T.K. : La réaction du public a été incroyable. Les personnes que j’ai rencontrées s’identifient réellement à l’histoire des deux personnages. C’est toujours troublant de constater à quel point ce sentiment est commun, de voir comment les gens se sentent connectés à cette histoire. Celles que je rencontre me disent qu’elles se sont retrouvées exactement dans la même situation, qu’elles ont vécu la même histoire avec leur frère ou leur père… J’ai reçu de nombreux mails de personnes que je ne connaissais même pas et qui me racontaient leur propre expérience. Je suis touchée par le fait que le film parle à beaucoup de personnes issues de différents pays et pas seulement aux Israéliens. C’est ce que j’ai essayé de faire en réalisant ce film : apporter une dimension universelle à travers une histoire intime.
Comment cela se passe en Israël pour faire un film. Y a-t-il des subventions comme l’équivalent du CNC ou des régions en France ?
T.K. : C’est très compliqué de réaliser des films en Israël, de trouver des fonds d’aide. Il faut réunir différentes sources de financement, surtout en animation, un secteur qui demande beaucoup de ressources et dont la réalisation prend beaucoup de temps.
Il existe par contre différentes subventions mises en place par le gouvernement pour financer des projets de films, telles que les bourses d’études. Il faut en faire la demande mais cela prend beaucoup de temps pour obtenir les fonds.
Quels sont tes futurs projets ?
T.K. : Je suis actuellement en train de travailler sur court métrage d’animation de 10 minutes. Letter to a Pig est une production franco-israélienne (Miyu Productions/The Hive Studio) pour laquelle j’ai reçu le soutien du fonds Ciclic. Le projet est encore en développement pour le moment.

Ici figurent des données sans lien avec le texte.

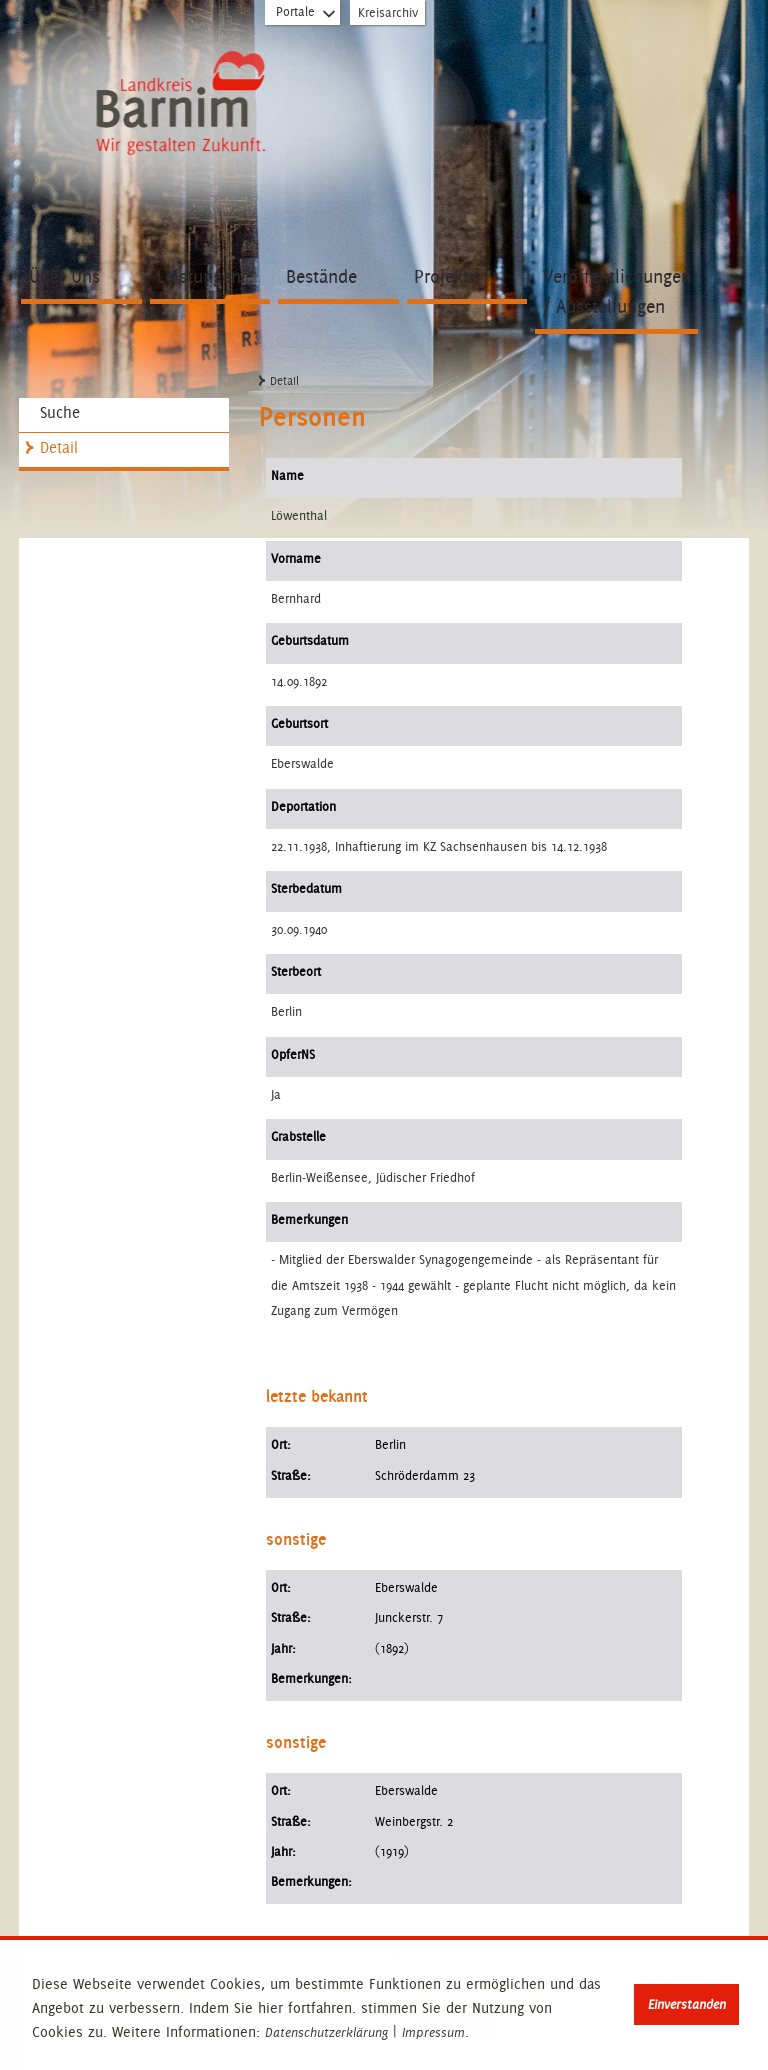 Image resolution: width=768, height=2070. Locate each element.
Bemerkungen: (311, 1678)
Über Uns (64, 276)
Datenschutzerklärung (326, 2033)
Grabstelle (298, 1136)
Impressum (433, 2033)
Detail (59, 447)
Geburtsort (299, 723)
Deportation (303, 806)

Ce film est basé sur une expérience personnelle que j’ai vécue il y a dix ans lorsque j’étais au lycée. Suite à une rencontre, j’ai fait un rêve qui m’est resté en mémoire. Ce rêve est devenu la matière du film dont le sujet est l’Holocauste. Letter to a Pig est un voyage onirique, sombre et surréaliste traitant de ce thème à travers le rêve d’une jeune fille.
Chercheras-tu encore, comme dans In Other Words, à expérimenter des nouvelles techniques afin qu’elles s’accordent au sujet du film ?

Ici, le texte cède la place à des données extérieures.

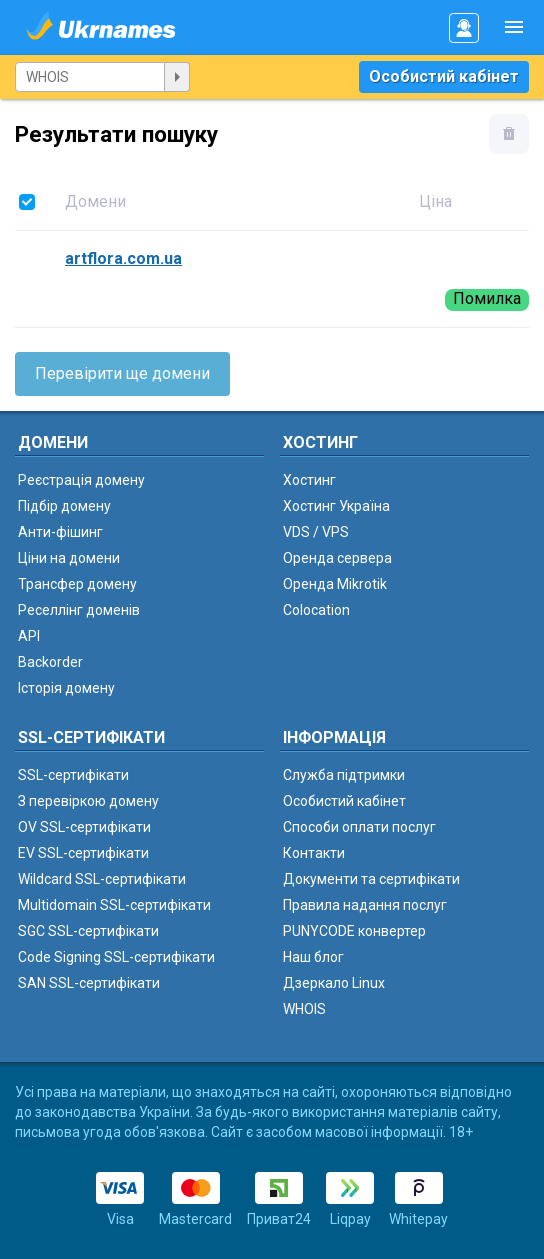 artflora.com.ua (123, 258)
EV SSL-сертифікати (83, 853)
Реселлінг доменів (79, 610)
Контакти (314, 853)
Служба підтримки (344, 775)
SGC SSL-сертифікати (88, 931)
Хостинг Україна (336, 506)
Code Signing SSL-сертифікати (116, 957)
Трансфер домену (77, 584)
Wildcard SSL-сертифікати (102, 879)
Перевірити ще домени (122, 373)
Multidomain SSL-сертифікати (114, 905)
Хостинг (309, 480)
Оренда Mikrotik (335, 584)
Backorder (50, 662)
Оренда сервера (337, 558)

T.K. : Je pense que la forme doit toujours accompagner le fond. Je ne crois pas qu’il soit judicieux d’utiliser une technique juste parce qu’on sait la faire. J’utilise l’animation parce que je sais en faire. Il est plus intéressant d’être toujours à la recherche de différentes formes visuelles et de choisir celle qui sera la mieux adaptée à l’histoire que l’on veut raconter. C’est pour cela que je développe toujours la technique de réalisation en fonction de l’histoire. Et non pas l’inverse.
Pour ton prochain film, as-tu déjà une idée du style ou du design que tu vas utiliser ?
T.K. : On retrouvera quelques techniques de réalisation que j’ai utilisées dans In Other Words pour ce film, ainsi que d’autres techniques auxquelles je réfléchis encore.
Est-ce que l’on retrouvera les thèmes qui te tiennent à cœur comme celui de la mémoire ?
T.K. : Je pense que c’est un thème récurrent qui se retrouve dans tous mes films. En fait, d’une certaine manière, on refait encore et encore toujours le même film. Dans Letter to a Pig, un survivant de l’Holocauste écrit une lettre de remerciement à un cochon qui lui a sauvé la vie durant la seconde guerre mondiale… Ce film aura donc encore pour thème la mémoire. Mais cette fois, je parlerai de la mémoire collective issue d’un événement traumatisant qui se transmet d’une génération à l’autre.